[Source material — start]
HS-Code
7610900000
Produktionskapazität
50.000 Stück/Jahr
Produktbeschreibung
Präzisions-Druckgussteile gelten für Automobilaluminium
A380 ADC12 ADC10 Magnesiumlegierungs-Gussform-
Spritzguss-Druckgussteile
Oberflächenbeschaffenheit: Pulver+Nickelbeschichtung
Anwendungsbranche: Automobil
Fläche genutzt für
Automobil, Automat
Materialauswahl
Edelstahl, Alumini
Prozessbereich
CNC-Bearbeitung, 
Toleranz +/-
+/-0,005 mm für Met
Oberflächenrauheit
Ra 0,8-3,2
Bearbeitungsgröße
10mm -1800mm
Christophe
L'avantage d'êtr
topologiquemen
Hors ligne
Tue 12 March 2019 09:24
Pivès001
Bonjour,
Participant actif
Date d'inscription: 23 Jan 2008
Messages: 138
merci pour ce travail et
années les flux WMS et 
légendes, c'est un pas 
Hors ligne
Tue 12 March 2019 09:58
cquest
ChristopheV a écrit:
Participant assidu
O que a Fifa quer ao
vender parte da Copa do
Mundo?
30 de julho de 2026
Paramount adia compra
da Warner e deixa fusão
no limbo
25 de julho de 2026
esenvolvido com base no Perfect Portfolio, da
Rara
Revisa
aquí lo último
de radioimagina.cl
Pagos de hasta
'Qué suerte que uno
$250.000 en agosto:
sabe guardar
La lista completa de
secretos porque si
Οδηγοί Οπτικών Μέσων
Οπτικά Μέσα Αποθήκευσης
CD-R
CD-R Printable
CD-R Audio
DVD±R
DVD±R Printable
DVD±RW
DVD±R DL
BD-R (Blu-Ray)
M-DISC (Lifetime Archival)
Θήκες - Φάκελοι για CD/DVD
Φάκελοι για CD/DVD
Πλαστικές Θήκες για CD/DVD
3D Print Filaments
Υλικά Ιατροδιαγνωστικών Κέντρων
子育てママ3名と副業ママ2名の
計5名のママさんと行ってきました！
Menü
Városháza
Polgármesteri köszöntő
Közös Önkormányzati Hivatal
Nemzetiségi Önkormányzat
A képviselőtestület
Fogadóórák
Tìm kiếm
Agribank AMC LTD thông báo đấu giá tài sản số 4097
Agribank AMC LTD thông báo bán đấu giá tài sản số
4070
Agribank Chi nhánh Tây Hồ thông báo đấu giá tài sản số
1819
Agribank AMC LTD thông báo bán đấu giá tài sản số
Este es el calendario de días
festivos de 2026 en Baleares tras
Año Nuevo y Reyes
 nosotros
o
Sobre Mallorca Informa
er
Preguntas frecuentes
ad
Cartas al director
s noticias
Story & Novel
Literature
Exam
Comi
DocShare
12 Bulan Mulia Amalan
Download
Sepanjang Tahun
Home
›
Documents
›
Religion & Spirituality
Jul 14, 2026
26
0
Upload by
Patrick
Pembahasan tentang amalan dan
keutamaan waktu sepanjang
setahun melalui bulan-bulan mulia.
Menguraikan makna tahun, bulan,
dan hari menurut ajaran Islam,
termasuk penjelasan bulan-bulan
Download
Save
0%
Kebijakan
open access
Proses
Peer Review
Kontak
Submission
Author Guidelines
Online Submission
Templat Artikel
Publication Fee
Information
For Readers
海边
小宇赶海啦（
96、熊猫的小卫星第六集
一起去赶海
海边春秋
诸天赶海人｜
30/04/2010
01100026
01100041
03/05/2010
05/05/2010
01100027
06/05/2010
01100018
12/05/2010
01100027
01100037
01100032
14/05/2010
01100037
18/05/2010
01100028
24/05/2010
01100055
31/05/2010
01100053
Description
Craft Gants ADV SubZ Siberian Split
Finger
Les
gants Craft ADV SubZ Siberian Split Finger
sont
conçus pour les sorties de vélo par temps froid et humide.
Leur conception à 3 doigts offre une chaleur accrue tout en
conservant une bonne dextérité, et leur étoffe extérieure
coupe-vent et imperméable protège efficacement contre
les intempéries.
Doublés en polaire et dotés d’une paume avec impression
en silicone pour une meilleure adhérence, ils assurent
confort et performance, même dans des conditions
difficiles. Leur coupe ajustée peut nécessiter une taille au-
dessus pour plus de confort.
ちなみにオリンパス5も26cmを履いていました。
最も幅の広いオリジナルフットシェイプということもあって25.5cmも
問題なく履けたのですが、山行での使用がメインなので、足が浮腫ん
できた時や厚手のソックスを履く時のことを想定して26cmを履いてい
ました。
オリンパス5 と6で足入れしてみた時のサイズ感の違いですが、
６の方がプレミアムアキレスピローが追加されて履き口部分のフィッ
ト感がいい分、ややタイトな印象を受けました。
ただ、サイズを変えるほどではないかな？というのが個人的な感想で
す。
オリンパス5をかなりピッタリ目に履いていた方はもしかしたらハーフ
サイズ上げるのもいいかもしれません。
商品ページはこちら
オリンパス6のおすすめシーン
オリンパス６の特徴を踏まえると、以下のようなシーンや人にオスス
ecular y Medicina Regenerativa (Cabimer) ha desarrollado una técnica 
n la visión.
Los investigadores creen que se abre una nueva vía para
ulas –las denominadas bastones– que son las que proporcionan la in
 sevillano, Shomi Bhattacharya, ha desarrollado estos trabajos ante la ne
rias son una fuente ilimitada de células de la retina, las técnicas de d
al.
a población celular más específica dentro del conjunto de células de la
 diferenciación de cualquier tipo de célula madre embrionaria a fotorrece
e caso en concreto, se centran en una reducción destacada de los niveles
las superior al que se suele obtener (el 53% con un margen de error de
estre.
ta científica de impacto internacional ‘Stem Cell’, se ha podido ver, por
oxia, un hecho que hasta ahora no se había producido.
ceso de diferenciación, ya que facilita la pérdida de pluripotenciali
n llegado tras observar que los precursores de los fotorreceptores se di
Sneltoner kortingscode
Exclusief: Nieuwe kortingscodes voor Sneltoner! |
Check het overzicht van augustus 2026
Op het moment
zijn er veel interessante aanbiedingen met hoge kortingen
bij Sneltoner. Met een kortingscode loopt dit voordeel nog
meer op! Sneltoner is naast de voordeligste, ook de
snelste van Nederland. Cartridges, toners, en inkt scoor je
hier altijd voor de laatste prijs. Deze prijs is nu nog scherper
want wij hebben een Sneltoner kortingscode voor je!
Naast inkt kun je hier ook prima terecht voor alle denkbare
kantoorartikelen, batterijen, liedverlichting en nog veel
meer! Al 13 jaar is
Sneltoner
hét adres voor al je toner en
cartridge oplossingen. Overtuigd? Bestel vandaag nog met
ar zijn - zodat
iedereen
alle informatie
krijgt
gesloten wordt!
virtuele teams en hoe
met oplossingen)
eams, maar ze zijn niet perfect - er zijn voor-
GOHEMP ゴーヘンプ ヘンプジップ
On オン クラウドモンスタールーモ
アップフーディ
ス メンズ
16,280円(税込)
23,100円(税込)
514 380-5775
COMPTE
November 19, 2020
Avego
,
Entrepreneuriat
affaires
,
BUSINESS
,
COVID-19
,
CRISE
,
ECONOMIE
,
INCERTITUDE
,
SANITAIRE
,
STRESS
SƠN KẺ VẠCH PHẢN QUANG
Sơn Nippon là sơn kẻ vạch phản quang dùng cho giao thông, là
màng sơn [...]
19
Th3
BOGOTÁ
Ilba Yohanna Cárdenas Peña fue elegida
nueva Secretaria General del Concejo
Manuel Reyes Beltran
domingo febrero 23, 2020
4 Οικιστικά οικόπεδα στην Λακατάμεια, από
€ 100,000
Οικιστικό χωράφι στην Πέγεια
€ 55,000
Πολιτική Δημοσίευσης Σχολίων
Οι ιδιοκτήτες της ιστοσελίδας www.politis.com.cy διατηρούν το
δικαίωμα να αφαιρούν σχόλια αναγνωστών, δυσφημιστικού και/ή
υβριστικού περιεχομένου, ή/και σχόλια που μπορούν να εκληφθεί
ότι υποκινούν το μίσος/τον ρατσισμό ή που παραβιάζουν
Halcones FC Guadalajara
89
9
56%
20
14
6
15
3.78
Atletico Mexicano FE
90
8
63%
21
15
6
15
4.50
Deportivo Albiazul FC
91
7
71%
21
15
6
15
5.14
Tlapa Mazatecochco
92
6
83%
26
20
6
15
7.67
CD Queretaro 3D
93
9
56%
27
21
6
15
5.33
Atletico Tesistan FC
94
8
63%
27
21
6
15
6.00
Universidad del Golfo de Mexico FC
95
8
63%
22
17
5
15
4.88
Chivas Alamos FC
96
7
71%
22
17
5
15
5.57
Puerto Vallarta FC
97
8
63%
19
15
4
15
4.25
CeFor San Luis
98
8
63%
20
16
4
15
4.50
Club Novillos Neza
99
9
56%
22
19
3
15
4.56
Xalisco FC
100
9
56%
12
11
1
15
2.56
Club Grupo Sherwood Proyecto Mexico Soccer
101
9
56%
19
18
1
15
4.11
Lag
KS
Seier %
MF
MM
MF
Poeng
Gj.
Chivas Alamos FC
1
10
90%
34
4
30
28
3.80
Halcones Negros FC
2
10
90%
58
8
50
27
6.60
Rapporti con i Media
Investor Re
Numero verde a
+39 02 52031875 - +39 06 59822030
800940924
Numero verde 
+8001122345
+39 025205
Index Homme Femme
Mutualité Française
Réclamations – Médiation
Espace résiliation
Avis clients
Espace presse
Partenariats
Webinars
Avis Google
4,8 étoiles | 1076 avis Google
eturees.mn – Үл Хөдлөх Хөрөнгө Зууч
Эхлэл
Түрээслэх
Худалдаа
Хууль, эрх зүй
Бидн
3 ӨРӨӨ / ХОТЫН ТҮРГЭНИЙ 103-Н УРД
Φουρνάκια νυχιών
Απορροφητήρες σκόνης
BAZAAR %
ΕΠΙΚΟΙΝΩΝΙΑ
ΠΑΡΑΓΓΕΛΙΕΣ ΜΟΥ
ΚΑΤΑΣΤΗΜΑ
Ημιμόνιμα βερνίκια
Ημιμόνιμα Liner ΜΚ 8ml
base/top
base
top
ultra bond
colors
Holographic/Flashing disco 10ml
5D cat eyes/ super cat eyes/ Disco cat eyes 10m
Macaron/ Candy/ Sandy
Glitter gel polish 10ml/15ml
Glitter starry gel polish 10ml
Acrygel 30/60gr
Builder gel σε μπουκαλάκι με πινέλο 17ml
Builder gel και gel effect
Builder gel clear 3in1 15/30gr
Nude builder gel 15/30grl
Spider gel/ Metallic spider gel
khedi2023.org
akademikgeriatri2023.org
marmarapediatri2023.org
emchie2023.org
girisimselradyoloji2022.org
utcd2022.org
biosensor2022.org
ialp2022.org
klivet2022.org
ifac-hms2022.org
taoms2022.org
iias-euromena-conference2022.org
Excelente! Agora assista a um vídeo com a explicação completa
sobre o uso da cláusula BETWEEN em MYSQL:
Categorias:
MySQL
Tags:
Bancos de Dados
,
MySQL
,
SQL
[Source material — finish]
Your task
Within the data above, count the lines that contain the string "células"; the reply is the number alone.

Completed task
2